Efficiency scaling of non-coherent upconversion

TL;DR

This paper develops a 1D model to understand how physical processes like diffusion and decay affect the efficiency of non-coherent light upconversion, providing scaling laws to optimize material design.

Contribution

It introduces a theoretical model that reveals how the ratio of molecular species and physical parameters influence upconversion efficiency, guiding experimental material optimization.

Findings

Optimal molecular ratio depends on diffusion and decay rates.

Scaling laws relate maximum efficiency to physical process rates.

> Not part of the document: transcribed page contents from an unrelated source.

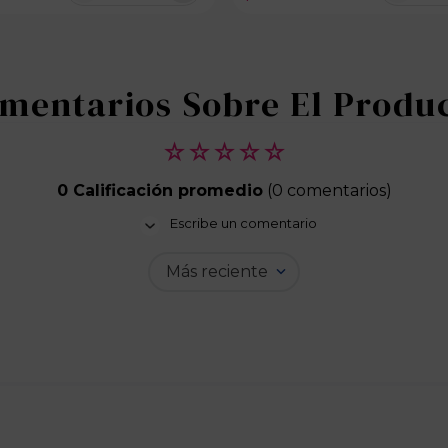
100 disponibles
☆
☆
☆
☆
☆
0 Calificación promedio
(0 comentarios)
Escribe un comentario
Más reciente
Agregar comentario
Título
Califica el producto de 1 a 5 estrellas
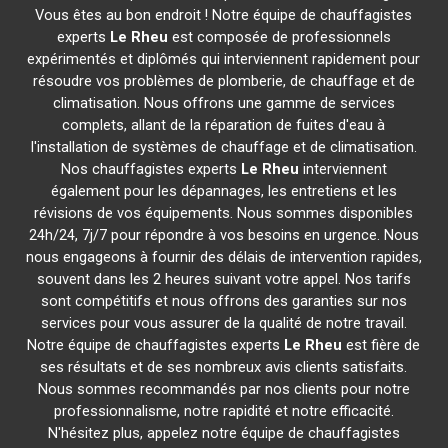
Vous êtes au bon endroit ! Notre équipe de chauffagistes
experts
Le Rheu
est composée de professionnels
expérimentés et diplômés qui interviennent rapidement pour
résoudre vos problèmes de plomberie, de chauffage et de
climatisation. Nous offrons une gamme de services
complets, allant de la réparation de fuites d'eau à
l'installation de systèmes de chauffage et de climatisation.
Nos chauffagistes experts
Le Rheu
interviennent
également pour les dépannages, les entretiens et les
révisions de vos équipements. Nous sommes disponibles
24h/24, 7j/7 pour répondre à vos besoins en urgence. Nous
nous engageons à fournir des délais de intervention rapides,
souvent dans les 2 heures suivant votre appel. Nos tarifs
sont compétitifs et nous offrons des garanties sur nos
services pour vous assurer de la qualité de notre travail.
Notre équipe de chauffagistes experts
Le Rheu
est fière de
ses résultats et de ses nombreux avis clients satisfaits.
Nous sommes recommandés par nos clients pour notre
professionnalisme, notre rapidité et notre efficacité.
N'hésitez plus, appelez notre équipe de chauffagistes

Model suggests pathways to enhance upconversion in materials.

Abstract

A very promising approach to obtain efficient upconversion of light is the use of triplet-triplet annihilation of excitations in molecular systems. In real materials, besides upconversion, many other physical processes take place - fluorescence, non-radiative decay, annihilation, diffusion - and compete with upconversion. The main objective of this work is to design a proof of principle model that can be used to shed light on the relevance of the interaction between the different physical processes that take part in these kinds of systems. Ultimately, we want to establish general principles that may guide experimentalists toward the design of materials with maximum efficiency. Here we show, in a 1D model system, that even in the presence of these processes upconversion can be optimized by varying the ratio between the two molecular species present in this kind of materials. We derive scaling laws for this ratio and for the maximum efficiency of upconversion, as a function of the diffusion rate J, as well as of the creation and of the decay rate of the excitations.